## Extracted entries
[Start of Attachment]
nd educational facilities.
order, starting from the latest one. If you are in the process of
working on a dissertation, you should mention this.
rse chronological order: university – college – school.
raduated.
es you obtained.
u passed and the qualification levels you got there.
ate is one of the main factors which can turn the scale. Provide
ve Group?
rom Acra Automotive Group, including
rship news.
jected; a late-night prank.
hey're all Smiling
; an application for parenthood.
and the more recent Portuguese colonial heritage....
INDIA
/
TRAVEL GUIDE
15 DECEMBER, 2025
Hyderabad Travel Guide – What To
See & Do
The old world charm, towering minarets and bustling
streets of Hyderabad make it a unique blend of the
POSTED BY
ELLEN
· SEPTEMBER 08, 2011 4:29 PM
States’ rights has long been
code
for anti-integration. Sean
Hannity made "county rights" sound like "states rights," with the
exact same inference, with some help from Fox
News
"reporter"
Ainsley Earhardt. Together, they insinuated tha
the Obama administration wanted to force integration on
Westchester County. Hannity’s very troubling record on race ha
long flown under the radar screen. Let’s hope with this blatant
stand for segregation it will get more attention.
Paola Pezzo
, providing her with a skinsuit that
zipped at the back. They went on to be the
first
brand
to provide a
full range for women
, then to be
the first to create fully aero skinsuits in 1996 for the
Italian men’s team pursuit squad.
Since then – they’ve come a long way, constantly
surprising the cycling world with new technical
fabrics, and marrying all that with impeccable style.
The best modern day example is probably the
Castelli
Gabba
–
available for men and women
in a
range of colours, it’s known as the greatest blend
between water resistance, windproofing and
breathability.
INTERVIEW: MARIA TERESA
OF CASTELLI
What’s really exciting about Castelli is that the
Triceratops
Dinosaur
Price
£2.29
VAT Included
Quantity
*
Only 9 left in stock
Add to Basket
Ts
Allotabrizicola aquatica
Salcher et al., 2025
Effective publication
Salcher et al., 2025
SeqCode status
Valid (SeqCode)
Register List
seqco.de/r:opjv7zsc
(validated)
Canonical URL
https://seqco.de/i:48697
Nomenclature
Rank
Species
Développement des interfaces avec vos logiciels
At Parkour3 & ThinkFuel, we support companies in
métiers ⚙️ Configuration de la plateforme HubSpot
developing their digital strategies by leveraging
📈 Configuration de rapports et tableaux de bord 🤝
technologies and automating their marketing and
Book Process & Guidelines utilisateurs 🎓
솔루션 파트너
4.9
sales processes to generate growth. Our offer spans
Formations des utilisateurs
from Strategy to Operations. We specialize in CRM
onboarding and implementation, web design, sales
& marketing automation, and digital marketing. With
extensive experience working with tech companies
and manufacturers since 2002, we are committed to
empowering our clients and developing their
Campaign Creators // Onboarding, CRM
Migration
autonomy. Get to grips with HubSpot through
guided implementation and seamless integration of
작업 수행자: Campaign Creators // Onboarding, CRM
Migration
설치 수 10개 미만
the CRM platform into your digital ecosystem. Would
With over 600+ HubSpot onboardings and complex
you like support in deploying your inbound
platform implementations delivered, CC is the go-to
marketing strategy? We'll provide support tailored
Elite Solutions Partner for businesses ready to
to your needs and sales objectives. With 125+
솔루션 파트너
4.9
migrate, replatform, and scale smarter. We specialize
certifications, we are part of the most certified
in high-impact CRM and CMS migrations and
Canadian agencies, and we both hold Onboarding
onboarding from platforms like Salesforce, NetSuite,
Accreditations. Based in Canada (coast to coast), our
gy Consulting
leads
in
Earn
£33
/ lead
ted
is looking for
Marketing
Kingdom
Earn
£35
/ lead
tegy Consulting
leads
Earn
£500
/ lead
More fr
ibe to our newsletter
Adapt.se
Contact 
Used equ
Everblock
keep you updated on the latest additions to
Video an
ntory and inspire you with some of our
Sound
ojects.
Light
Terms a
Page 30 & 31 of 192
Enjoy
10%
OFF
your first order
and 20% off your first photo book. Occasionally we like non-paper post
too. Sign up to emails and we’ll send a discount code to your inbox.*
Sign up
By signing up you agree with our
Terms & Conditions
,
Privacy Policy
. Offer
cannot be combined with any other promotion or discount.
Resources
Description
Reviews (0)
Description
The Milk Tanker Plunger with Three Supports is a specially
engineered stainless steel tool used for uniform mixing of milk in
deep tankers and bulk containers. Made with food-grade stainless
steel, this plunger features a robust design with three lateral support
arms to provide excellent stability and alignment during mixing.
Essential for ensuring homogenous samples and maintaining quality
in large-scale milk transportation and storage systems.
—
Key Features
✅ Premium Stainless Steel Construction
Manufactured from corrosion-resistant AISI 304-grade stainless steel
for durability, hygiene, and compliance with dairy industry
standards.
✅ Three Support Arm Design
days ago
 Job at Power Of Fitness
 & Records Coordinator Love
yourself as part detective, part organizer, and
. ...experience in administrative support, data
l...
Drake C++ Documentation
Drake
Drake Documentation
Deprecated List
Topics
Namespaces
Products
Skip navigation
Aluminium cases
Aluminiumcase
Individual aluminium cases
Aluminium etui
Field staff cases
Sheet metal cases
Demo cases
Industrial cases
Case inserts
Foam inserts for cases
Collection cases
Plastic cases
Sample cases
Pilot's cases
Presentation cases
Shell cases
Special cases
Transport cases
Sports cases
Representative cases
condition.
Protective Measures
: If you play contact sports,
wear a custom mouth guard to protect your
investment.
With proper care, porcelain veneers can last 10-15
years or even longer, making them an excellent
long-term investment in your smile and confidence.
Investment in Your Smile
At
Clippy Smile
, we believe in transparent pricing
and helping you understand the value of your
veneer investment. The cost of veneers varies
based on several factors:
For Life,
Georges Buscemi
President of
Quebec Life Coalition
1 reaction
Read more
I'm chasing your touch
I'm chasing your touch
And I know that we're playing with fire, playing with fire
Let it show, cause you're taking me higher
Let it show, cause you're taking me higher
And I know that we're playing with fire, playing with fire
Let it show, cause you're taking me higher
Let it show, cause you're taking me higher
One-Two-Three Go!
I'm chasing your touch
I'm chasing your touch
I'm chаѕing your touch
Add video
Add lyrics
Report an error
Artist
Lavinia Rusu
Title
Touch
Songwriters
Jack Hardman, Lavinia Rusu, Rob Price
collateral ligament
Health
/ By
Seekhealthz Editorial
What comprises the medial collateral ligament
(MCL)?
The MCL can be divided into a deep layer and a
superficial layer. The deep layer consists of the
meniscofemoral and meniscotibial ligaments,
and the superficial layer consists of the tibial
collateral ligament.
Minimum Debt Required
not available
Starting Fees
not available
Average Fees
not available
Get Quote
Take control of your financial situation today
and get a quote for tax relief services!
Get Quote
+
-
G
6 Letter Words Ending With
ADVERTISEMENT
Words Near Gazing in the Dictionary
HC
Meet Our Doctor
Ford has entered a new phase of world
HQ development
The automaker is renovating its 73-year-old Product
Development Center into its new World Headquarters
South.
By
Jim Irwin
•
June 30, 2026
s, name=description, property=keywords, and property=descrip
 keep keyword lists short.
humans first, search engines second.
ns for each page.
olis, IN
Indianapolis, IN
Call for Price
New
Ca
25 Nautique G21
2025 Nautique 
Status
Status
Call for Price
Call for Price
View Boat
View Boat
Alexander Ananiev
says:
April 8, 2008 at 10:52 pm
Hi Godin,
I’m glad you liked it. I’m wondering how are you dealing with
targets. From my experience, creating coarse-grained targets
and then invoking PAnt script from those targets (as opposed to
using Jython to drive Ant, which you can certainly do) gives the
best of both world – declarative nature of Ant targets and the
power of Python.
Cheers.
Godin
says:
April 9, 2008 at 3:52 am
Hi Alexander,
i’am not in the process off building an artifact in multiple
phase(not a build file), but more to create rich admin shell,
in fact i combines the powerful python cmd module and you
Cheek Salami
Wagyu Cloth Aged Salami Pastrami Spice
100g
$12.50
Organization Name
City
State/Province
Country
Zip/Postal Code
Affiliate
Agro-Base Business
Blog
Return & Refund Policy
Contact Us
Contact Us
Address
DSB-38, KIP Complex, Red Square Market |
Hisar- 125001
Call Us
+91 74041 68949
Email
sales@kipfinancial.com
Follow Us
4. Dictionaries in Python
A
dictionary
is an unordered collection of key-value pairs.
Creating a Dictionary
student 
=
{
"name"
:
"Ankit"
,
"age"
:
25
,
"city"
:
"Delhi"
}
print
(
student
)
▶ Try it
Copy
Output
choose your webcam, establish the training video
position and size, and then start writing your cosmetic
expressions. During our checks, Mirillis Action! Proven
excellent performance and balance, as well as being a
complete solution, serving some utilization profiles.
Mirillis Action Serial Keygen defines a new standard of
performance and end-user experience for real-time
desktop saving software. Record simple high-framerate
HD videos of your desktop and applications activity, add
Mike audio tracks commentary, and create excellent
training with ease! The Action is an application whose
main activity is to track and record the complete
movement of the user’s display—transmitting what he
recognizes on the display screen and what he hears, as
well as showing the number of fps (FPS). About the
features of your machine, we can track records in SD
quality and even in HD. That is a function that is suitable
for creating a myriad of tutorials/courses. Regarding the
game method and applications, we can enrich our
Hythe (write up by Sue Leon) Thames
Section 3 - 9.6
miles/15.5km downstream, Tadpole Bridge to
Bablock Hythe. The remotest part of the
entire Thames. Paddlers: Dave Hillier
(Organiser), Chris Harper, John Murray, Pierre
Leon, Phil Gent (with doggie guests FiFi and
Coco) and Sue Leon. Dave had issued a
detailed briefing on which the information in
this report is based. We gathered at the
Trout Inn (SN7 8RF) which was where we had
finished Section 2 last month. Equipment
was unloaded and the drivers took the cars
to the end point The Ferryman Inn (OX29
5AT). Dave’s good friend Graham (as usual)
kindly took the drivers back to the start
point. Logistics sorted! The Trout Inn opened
[End of Attachment]
## Your instructions
Could you reproduce, exactly, every line above from the line with "and get a quote for tax relief services!" to the line with "performance and end-user", and no other line? Both ends count.

## Output below
and get a quote for tax relief services!
Get Quote
+
-
G
6 Letter Words Ending With
ADVERTISEMENT
Words Near Gazing in the Dictionary
HC
Meet Our Doctor
Ford has entered a new phase of world
HQ development
The automaker is renovating its 73-year-old Product
Development Center into its new World Headquarters
South.
By
Jim Irwin
•
June 30, 2026
s, name=description, property=keywords, and property=descrip
 keep keyword lists short.
humans first, search engines second.
ns for each page.
olis, IN
Indianapolis, IN
Call for Price
New
Ca
25 Nautique G21
2025 Nautique 
Status
Status
Call for Price
Call for Price
View Boat
View Boat
Alexander Ananiev
says:
April 8, 2008 at 10:52 pm
Hi Godin,
I’m glad you liked it. I’m wondering how are you dealing with
targets. From my experience, creating coarse-grained targets
and then invoking PAnt script from those targets (as opposed to
using Jython to drive Ant, which you can certainly do) gives the
best of both world – declarative nature of Ant targets and the
power of Python.
Cheers.
Godin
says:
April 9, 2008 at 3:52 am
Hi Alexander,
i’am not in the process off building an artifact in multiple
phase(not a build file), but more to create rich admin shell,
in fact i combines the powerful python cmd module and you
Cheek Salami
Wagyu Cloth Aged Salami Pastrami Spice
100g
$12.50
Organization Name
City
State/Province
Country
Zip/Postal Code
Affiliate
Agro-Base Business
Blog
Return & Refund Policy
Contact Us
Contact Us
Address
DSB-38, KIP Complex, Red Square Market |
Hisar- 125001
Call Us
+91 74041 68949
Email
sales@kipfinancial.com
Follow Us
4. Dictionaries in Python
A
dictionary
is an unordered collection of key-value pairs.
Creating a Dictionary
student 
=
{
"name"
:
"Ankit"
,
"age"
:
25
,
"city"
:
"Delhi"
}
print
(
student
)
▶ Try it
Copy
Output
choose your webcam, establish the training video
position and size, and then start writing your cosmetic
expressions. During our checks, Mirillis Action! Proven
excellent performance and balance, as well as being a
complete solution, serving some utilization profiles.
Mirillis Action Serial Keygen defines a new standard of
performance and end-user experience for real-time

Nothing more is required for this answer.